From Dumas
als: American Philosophical Society; al (draft): Algemeen Rijksarchief
Lahaie 24[-25]e. Mars 1779
Monsieur

La ci-joint d’hier étoit prête à partir, lorsque je me vis honoré de la vôtre du 18. J’ai remis à Mr. Stockton, qui dînoit chez moi, celle qui étoit pour lui. Il me charge, avec ses respects, de vous en témoigner sa reconnoissance. Comptez, Monsieur, que je vous obéirai, & que vous serez informé du succès quelconque de la souscription de Mr. De Neufville. J’ai tout lieu de croire qu’il se fera un point d’honneur de la faire réussir: mais, je le répete, il faut laisser passer la mauvaise impression que viennent de faire ici d’Estaing, la Géorgie & Pondicheri.
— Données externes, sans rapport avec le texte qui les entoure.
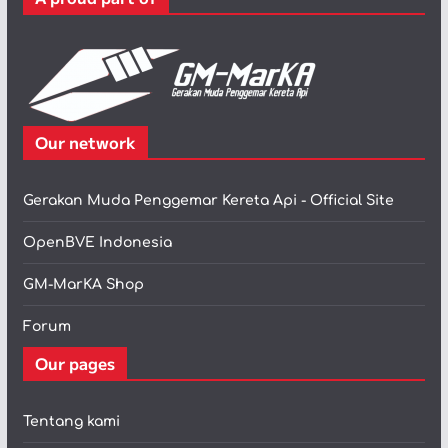
i
Our network
Gerakan Muda Penggemar Kereta Api - Official Site
OpenBVE Indonesia
GM-MarKA Shop
Forum
Our pages
Tentang kami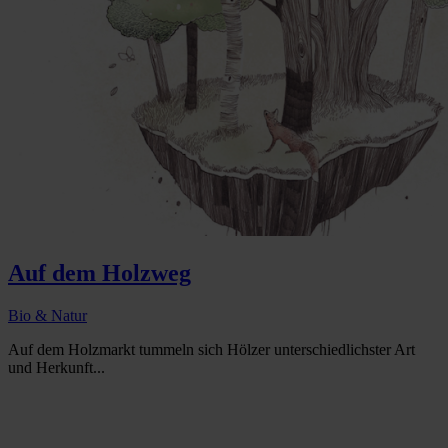
Auf dem Holzweg
Bio & Natur
Auf dem Holzmarkt tummeln sich Hölzer unterschiedlichster Art
und Herkunft...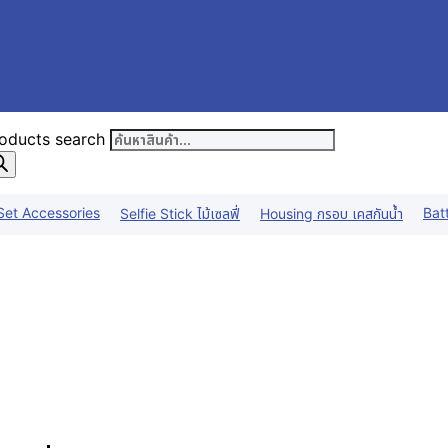
oducts search
Set Accessories
Bat
Selfie Stick ไม้เซลฟี่
Housing กรอบ เคสกันน้ำ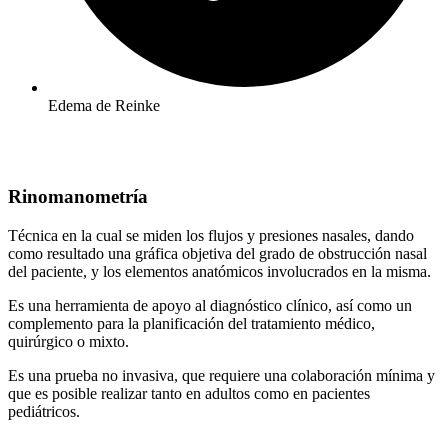
Edema de Reinke
Rinomanometría
Técnica en la cual se miden los flujos y presiones nasales, dando
como resultado una gráfica objetiva del grado de obstrucción nasal
del paciente, y los elementos anatómicos involucrados en la misma.
Es una herramienta de apoyo al diagnóstico clínico, así como un
complemento para la planificación del tratamiento médico,
quirúrgico o mixto.
Es una prueba no invasiva, que requiere una colaboración mínima y
que es posible realizar tanto en adultos como en pacientes
pediátricos.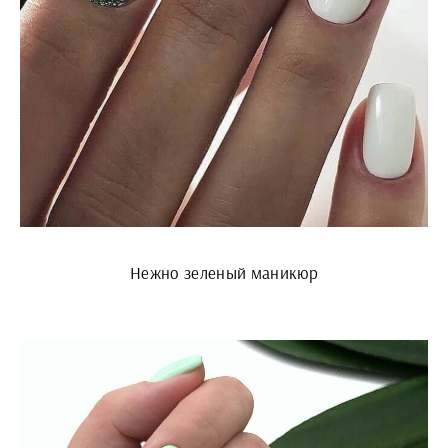
Нежно зеленый маникюр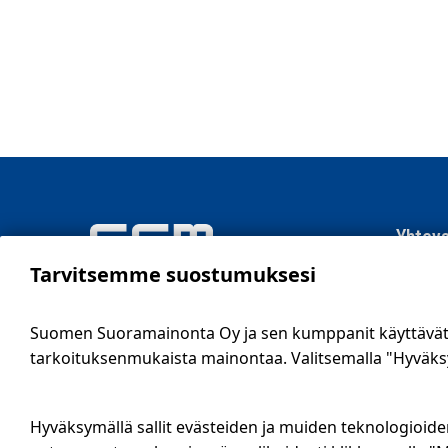
Yhteys
Tarvitsemme suostumuksesi
SSM Suo
Sähköti
Suomen Suoramainonta Oy ja sen kumppanit käyttävät e
09 561 
tarkoituksenmukaista mainontaa. Valitsemalla "Hyväksy 
info@ssm
Tietosu
Hyväksymällä sallit evästeiden ja muiden teknologioide
Ilmoitus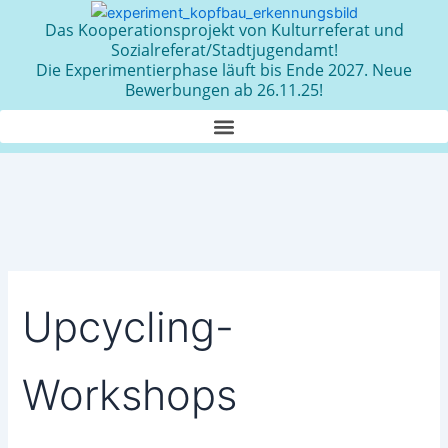
Zum
Das Kooperationsprojekt von Kulturreferat und
Inhalt
Sozialreferat/Stadtjugendamt!
springen
Die Experimentierphase läuft bis Ende 2027. Neue
Bewerbungen ab 26.11.25!
Upcycling-
Workshops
L’affaire qu’il a conclue avec vous, Monsieur, n’est ni l’unique ni la plus considérable qu’il ait faite dernierement en France. Quand j’aurai l’honneur de vous voir, je pourrai vous en dire davantage de bouche. Je prévois que sa Maison deviendra la maison de la F——ce & de l’Am——e à Am-sterdm. Lui-même ignore que j’en sais tant.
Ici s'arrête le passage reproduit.